• **REQUIRED WORK**: Using the listing below, select the lines with the word "Mais" and copy them.

• **PROVIDED ENTRIES**:
□ □ □ □ □ □ □
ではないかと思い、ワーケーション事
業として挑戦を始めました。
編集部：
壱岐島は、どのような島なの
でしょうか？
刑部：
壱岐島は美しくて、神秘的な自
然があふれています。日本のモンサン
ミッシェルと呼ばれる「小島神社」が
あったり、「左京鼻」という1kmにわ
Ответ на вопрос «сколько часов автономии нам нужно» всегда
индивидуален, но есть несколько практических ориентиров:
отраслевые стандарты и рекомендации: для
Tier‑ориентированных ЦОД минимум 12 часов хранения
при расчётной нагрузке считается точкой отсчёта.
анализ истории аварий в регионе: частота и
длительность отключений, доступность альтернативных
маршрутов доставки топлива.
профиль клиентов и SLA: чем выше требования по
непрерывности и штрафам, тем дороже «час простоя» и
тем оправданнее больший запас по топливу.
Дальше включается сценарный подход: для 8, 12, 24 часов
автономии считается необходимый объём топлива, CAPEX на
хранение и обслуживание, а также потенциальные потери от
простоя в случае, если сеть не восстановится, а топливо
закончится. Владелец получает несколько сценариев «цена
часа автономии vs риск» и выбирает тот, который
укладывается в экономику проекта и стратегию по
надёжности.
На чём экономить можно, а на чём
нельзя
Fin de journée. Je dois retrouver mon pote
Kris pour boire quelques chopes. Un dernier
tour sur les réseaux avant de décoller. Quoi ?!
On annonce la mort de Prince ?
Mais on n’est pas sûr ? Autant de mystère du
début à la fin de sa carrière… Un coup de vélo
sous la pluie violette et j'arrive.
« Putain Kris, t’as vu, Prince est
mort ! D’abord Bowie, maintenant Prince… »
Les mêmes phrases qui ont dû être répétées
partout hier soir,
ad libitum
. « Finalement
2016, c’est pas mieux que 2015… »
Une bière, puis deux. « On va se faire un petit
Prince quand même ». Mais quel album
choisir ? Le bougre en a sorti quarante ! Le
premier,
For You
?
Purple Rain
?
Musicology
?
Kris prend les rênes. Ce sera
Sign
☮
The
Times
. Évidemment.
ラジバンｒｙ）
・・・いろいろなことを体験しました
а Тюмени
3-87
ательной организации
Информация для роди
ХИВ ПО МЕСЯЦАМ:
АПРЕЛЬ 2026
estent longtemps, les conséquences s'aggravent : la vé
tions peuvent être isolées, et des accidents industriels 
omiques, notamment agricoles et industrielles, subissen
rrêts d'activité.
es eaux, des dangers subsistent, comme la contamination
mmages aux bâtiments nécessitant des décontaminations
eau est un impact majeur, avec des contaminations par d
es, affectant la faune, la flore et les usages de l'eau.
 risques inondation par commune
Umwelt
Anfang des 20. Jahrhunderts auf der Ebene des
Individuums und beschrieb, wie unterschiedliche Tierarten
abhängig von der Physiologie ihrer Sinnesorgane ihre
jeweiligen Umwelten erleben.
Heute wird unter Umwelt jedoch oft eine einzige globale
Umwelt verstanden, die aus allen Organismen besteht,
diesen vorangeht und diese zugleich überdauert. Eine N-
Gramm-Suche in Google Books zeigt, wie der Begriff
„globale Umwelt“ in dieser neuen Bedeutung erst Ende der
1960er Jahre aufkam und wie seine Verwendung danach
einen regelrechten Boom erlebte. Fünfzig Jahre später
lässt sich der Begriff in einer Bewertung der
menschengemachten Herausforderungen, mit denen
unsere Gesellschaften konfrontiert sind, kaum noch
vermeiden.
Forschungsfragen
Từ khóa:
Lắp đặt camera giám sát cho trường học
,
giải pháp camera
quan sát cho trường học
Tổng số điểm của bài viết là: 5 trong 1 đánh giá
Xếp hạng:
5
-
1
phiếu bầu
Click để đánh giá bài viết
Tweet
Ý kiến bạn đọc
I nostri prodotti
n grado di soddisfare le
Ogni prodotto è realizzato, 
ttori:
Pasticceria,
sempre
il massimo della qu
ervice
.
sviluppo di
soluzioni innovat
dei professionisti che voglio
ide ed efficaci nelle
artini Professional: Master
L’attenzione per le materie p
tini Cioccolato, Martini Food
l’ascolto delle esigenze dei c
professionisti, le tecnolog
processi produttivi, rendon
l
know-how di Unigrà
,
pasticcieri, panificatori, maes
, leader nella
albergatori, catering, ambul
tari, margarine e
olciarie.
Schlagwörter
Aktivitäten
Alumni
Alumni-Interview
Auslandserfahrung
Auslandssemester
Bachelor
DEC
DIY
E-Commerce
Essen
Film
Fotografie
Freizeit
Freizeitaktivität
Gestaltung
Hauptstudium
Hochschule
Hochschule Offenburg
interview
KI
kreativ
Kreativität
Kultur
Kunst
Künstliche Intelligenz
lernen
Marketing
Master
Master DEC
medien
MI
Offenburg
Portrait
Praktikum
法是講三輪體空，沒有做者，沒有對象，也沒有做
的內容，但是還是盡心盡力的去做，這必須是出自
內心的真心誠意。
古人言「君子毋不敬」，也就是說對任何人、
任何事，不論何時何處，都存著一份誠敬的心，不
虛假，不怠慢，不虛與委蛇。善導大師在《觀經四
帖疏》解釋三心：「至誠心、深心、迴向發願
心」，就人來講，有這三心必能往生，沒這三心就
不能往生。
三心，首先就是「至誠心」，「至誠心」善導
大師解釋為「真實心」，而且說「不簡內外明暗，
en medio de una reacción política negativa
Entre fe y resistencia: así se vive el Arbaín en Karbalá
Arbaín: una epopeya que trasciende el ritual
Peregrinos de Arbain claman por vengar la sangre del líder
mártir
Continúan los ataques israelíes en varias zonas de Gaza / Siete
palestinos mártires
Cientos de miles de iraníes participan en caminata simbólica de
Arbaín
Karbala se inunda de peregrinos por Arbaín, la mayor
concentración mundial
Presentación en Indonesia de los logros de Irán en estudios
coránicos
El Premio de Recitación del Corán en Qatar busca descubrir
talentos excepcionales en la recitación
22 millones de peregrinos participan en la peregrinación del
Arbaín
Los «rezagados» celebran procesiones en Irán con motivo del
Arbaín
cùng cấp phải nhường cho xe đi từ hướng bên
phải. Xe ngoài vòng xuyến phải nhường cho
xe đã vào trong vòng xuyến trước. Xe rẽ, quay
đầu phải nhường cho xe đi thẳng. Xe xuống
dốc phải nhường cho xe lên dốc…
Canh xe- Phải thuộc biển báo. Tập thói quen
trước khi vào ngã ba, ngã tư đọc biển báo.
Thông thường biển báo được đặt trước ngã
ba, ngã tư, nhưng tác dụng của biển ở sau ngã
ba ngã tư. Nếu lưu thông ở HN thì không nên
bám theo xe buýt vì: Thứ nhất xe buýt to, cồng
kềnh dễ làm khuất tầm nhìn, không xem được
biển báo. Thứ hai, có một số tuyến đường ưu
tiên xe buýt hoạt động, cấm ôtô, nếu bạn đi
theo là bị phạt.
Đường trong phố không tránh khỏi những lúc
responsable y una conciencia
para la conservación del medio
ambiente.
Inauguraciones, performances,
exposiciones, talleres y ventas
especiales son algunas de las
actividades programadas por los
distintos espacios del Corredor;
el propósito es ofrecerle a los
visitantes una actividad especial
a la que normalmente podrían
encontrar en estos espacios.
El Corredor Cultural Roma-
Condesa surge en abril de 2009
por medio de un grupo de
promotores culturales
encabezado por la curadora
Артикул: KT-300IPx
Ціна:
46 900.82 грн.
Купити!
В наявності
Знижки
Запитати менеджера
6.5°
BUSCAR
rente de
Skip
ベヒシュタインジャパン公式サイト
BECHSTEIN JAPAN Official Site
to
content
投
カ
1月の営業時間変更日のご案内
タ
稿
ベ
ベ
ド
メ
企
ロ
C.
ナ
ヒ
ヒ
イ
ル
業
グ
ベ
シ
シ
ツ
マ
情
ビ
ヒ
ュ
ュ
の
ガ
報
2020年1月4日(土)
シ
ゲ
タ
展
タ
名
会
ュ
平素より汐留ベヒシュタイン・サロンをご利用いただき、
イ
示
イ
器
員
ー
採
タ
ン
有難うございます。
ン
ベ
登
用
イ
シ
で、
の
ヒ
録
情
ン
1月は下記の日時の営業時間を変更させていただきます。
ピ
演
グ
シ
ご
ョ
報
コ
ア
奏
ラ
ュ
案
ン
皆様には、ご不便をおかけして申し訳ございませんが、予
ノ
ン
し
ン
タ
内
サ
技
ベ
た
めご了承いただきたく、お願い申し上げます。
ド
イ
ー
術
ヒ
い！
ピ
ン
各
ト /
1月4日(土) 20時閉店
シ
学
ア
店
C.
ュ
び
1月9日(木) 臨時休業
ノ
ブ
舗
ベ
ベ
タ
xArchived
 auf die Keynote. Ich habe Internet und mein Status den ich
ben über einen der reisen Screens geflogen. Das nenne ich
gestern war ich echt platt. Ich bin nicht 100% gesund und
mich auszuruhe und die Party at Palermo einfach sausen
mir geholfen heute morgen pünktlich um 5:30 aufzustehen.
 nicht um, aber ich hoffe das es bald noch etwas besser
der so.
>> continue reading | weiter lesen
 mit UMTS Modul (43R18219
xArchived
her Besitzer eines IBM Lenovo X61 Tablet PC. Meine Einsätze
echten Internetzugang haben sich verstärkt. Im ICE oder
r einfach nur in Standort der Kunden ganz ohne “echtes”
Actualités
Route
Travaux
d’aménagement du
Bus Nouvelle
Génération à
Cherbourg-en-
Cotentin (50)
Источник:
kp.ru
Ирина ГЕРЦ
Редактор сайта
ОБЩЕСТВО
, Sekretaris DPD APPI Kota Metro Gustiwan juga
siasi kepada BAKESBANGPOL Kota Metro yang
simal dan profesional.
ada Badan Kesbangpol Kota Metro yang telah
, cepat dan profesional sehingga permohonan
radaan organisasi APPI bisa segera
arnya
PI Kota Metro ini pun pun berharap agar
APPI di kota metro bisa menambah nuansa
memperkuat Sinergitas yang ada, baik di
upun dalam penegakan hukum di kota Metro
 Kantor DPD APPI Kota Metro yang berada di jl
□ □ □ □ □ □ □
• **ANSWER SPACE**:
Mais on n’est pas sûr ? Autant de mystère du
Prince quand même ». Mais quel album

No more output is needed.